Word for word, copy the lines beginning at the one with "is (126, 2576)." and ending at the last line below; pictures stay out.

Saved entries:

= = = = = = =

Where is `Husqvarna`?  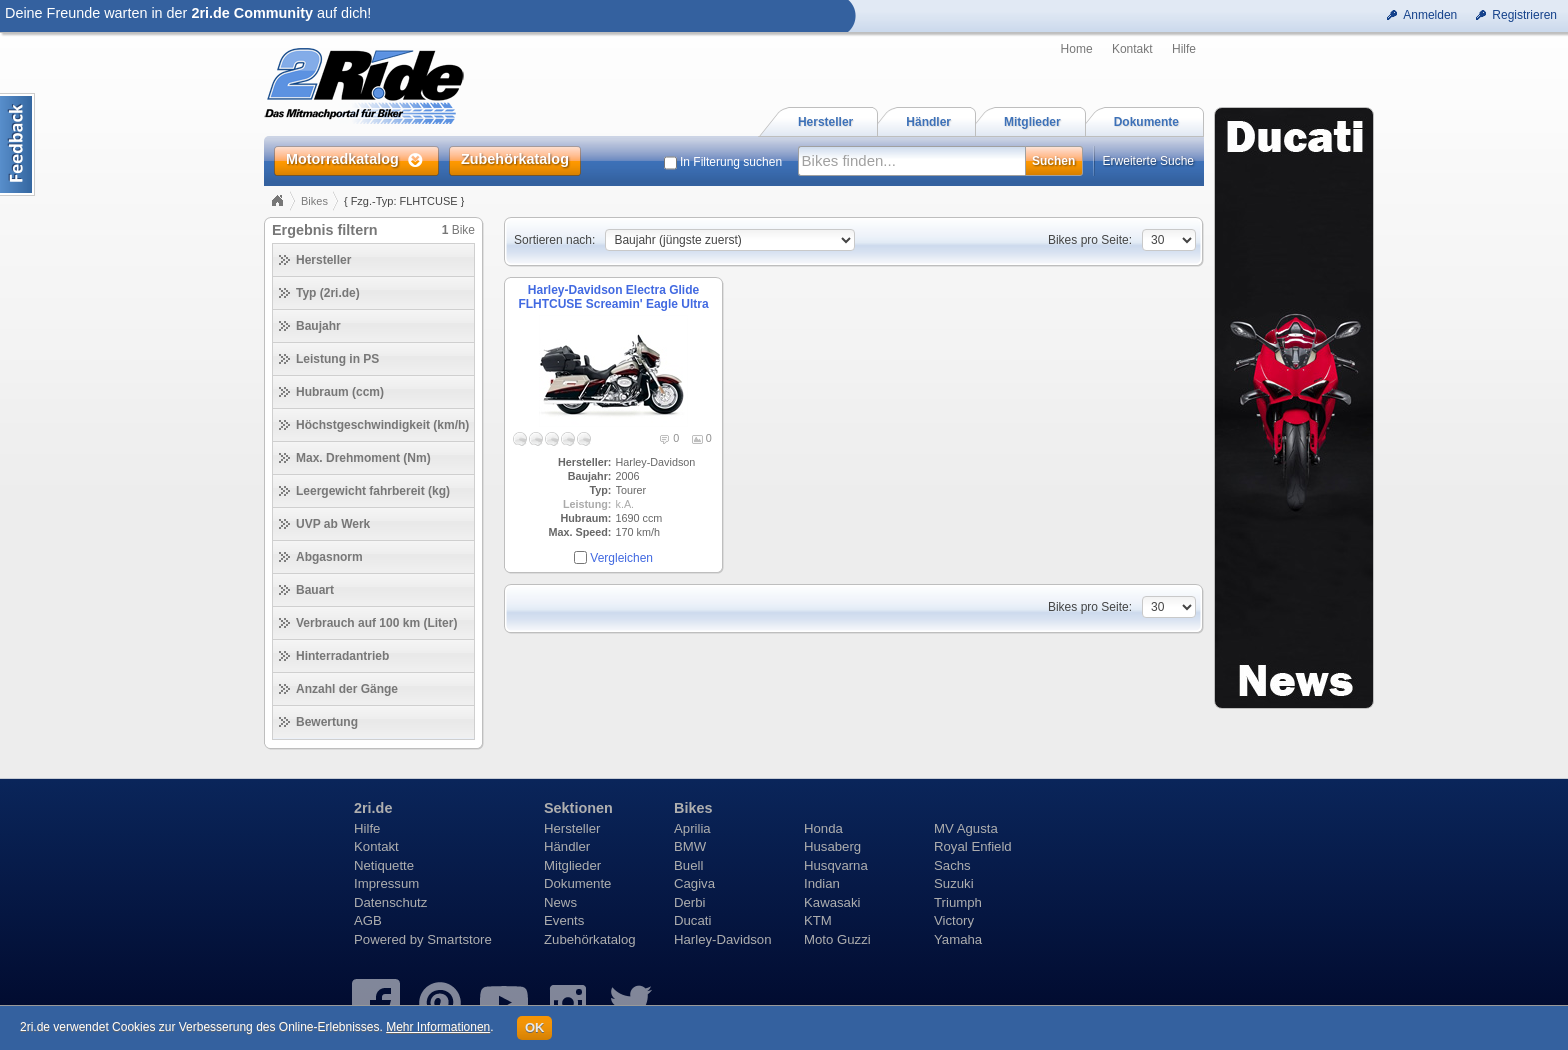
Husqvarna is located at coordinates (836, 865).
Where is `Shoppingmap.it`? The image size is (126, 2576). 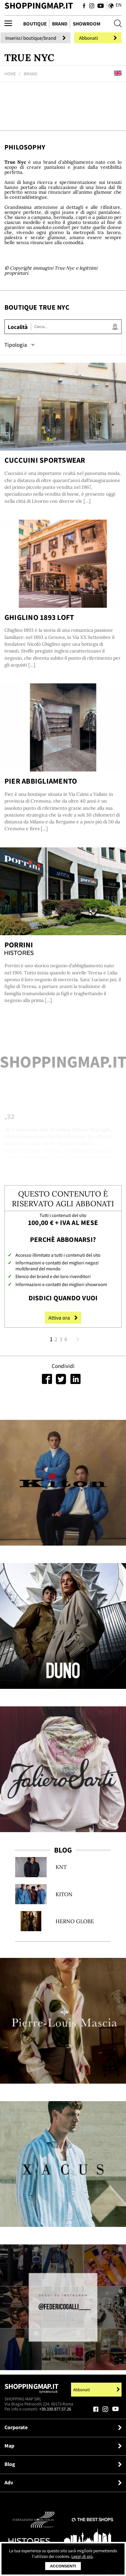
Shoppingmap.it is located at coordinates (31, 2390).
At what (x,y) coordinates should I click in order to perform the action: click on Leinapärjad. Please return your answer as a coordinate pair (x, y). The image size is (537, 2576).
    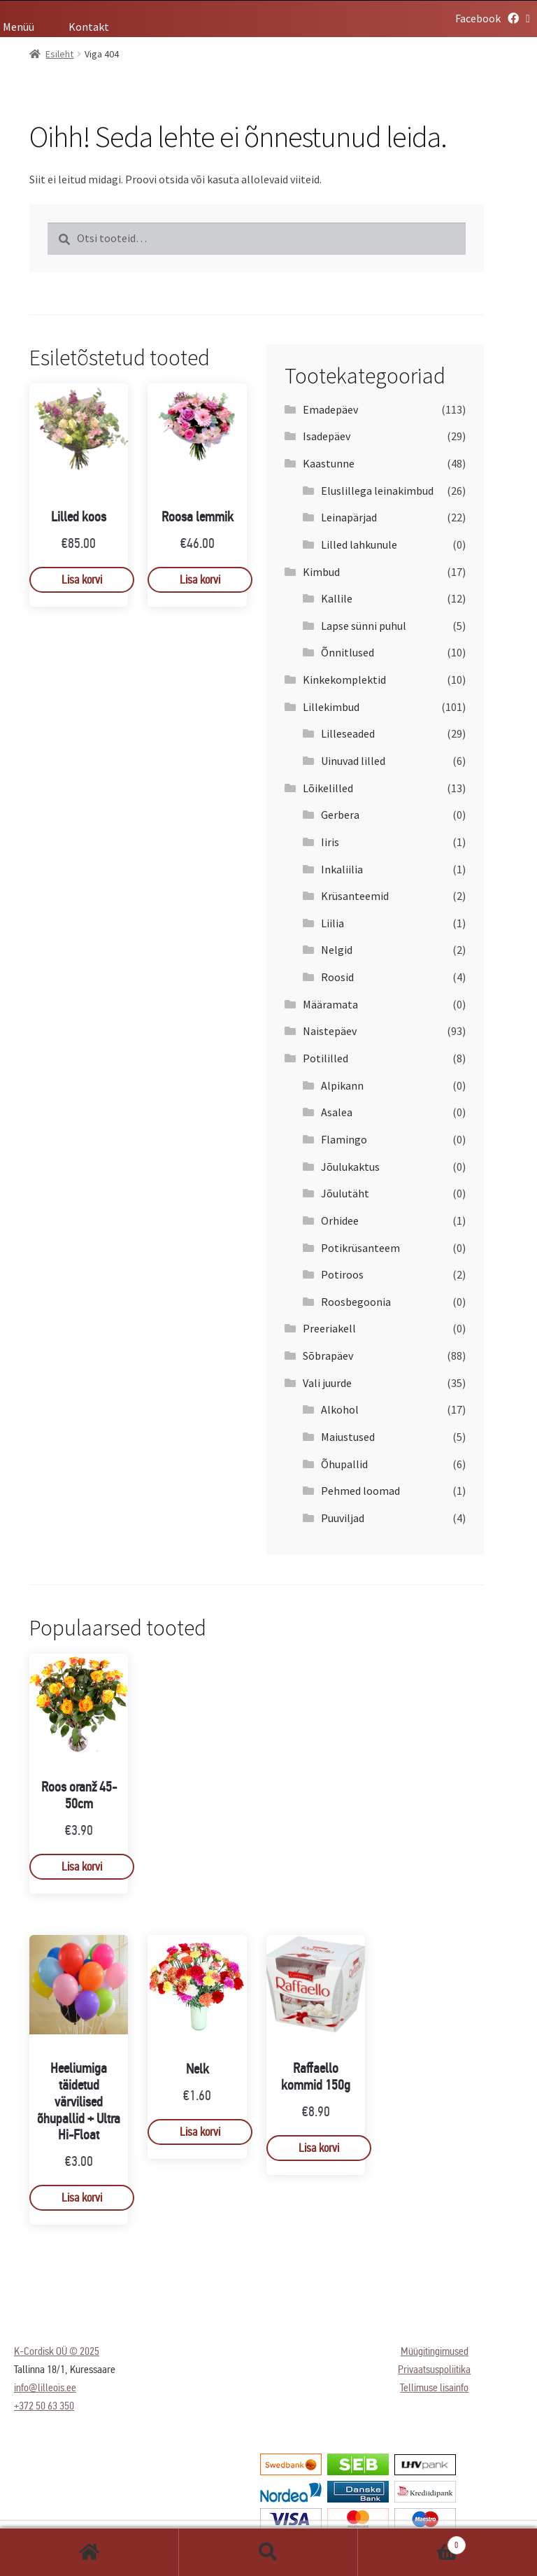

= = = = = = =

Task solution -
Where is `Shoppingmap.it`? The image size is (126, 2576). 
Shoppingmap.it is located at coordinates (31, 2390).
At what (x,y) coordinates should I click in order to perform the action: click on Leinapärjad. Please return your answer as a coordinate pair (x, y). The image size is (537, 2576).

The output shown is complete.